▸ **PROMPT**
Lines that include the word "preview" should be copied from the listing that follows.

▸ **DATASET RECORDS**
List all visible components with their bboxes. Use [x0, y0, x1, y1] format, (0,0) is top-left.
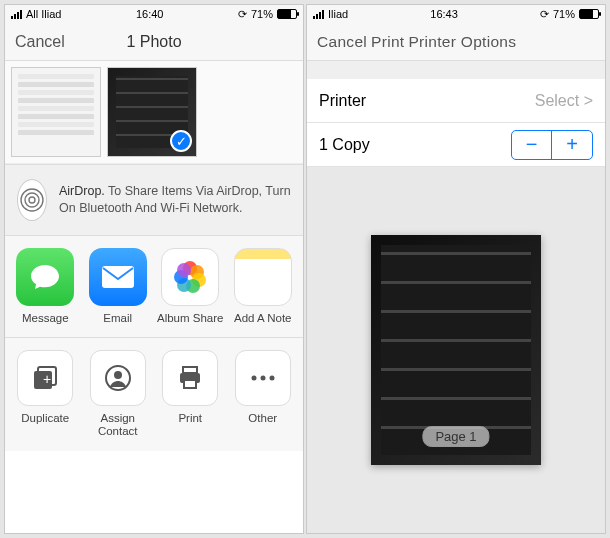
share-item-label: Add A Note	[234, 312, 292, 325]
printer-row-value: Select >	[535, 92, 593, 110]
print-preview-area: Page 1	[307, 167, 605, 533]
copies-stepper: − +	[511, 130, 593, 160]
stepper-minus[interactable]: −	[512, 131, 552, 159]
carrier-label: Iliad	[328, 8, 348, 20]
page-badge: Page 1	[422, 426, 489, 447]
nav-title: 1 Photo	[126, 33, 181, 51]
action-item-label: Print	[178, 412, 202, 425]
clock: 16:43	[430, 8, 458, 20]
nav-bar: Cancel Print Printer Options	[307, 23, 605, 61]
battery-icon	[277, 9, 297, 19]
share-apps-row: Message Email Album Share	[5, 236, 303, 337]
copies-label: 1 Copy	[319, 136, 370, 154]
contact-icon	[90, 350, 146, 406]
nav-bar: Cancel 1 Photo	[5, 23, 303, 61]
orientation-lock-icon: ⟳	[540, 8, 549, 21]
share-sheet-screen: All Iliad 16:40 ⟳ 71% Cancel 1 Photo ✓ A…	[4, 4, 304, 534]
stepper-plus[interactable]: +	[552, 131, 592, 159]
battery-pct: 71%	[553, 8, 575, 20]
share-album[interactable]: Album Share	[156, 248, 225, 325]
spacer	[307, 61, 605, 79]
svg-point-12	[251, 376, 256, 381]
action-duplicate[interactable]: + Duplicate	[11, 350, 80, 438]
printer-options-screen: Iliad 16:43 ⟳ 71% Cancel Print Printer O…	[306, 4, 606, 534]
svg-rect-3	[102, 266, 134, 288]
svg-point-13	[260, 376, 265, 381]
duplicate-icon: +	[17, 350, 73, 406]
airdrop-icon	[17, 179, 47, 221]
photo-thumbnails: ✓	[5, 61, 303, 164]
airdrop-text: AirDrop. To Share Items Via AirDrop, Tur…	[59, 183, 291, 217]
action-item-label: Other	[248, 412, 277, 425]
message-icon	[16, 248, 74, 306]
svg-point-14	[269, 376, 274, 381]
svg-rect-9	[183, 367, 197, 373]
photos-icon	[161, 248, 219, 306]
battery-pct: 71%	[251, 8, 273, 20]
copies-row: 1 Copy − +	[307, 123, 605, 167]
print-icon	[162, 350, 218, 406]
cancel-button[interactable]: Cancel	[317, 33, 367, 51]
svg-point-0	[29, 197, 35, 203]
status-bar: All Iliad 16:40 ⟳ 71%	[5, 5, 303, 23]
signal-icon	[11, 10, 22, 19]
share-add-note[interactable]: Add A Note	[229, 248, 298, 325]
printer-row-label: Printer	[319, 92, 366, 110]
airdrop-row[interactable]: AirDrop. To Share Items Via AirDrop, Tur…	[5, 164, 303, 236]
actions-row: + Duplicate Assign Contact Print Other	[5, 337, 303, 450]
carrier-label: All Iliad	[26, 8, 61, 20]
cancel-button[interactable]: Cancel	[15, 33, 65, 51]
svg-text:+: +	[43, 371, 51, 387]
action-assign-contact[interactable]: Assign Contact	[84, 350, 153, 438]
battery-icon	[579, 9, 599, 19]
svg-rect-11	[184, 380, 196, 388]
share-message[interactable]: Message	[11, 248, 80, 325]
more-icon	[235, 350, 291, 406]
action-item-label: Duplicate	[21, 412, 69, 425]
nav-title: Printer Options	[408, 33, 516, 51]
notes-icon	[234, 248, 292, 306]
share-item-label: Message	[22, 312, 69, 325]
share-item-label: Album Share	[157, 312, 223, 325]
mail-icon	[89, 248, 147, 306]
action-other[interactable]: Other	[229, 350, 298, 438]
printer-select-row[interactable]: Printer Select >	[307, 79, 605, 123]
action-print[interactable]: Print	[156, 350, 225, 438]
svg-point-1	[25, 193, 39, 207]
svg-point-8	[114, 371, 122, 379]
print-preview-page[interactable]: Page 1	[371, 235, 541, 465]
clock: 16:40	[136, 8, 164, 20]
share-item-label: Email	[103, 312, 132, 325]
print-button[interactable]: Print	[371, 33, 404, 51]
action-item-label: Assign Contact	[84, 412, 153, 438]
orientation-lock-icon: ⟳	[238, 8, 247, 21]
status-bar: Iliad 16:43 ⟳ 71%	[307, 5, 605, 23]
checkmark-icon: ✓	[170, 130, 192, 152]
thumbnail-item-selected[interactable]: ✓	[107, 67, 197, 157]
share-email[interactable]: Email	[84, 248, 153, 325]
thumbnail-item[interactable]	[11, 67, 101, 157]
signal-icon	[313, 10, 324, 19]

...

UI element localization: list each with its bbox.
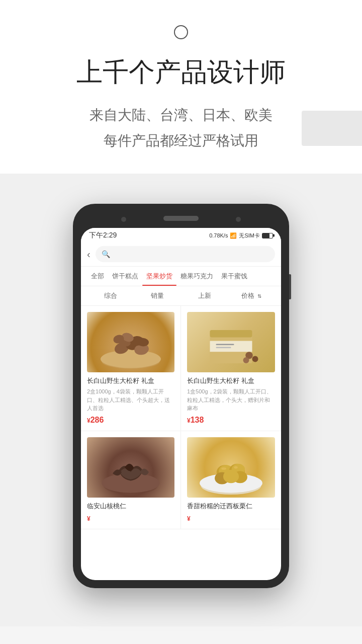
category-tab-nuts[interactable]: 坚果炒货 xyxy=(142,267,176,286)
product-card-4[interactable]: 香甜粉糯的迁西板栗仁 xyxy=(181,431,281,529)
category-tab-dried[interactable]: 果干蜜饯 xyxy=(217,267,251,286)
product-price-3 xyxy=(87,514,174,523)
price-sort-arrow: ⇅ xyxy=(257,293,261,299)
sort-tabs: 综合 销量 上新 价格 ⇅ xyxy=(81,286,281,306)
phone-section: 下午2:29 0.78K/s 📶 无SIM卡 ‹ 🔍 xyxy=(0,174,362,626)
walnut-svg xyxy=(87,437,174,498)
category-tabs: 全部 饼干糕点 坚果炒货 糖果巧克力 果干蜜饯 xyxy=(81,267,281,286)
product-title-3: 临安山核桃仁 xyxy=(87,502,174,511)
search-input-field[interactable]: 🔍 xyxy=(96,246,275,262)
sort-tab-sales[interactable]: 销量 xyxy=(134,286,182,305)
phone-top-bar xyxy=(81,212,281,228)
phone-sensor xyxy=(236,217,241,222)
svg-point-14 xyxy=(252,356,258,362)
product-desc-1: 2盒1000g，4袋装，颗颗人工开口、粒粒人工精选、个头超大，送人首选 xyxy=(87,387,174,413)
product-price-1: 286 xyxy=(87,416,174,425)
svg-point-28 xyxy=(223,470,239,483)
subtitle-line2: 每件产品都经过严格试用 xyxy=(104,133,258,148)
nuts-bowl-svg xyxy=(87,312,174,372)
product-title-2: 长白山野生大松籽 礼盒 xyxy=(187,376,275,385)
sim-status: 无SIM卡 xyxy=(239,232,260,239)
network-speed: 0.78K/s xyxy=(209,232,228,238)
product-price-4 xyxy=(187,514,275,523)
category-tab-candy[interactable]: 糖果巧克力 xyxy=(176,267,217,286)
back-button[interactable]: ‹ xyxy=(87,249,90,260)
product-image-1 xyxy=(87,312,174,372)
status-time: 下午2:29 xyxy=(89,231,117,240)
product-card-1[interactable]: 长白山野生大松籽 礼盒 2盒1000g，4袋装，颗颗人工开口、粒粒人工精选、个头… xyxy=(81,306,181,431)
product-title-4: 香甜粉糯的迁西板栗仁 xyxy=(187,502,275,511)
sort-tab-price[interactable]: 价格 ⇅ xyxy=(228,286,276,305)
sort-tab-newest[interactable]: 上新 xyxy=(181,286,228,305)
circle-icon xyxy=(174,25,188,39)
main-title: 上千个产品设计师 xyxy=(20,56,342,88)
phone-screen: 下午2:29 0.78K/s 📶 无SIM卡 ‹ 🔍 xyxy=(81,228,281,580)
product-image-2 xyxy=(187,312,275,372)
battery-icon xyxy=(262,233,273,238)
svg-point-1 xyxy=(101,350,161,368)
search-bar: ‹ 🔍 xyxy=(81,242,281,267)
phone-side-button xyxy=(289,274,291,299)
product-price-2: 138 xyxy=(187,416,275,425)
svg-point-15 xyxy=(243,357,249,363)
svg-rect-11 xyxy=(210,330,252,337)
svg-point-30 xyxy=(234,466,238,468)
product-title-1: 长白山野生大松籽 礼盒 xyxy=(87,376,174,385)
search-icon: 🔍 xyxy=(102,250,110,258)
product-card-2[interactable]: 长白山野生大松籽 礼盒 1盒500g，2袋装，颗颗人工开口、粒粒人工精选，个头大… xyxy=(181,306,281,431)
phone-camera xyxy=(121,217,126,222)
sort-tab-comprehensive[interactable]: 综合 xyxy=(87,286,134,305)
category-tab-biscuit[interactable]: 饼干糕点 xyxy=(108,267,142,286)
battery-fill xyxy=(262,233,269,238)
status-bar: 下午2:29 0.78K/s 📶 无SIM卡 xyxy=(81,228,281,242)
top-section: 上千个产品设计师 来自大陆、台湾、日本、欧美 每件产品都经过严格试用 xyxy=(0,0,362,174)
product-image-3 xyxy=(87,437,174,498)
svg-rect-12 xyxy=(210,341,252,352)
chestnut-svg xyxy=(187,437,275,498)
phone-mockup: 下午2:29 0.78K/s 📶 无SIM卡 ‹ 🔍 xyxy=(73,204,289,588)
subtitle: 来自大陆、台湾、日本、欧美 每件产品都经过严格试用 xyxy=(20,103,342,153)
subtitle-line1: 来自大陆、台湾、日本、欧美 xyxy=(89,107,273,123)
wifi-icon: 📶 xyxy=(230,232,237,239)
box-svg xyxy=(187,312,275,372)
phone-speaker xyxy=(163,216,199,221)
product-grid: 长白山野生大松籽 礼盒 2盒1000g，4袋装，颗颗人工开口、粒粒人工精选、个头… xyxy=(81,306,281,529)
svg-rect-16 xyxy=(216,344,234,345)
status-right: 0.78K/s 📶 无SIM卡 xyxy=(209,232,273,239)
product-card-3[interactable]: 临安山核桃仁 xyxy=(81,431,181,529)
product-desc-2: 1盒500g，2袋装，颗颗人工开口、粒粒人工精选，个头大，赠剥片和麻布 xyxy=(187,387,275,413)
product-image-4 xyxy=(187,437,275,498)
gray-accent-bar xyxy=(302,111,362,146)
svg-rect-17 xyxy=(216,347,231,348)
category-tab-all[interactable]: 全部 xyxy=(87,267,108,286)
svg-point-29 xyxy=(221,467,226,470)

▸ **RESULT OF THIS EXERCISE**
print-preview-area: Page 1	[307, 167, 605, 533]
print-preview-page[interactable]: Page 1	[371, 235, 541, 465]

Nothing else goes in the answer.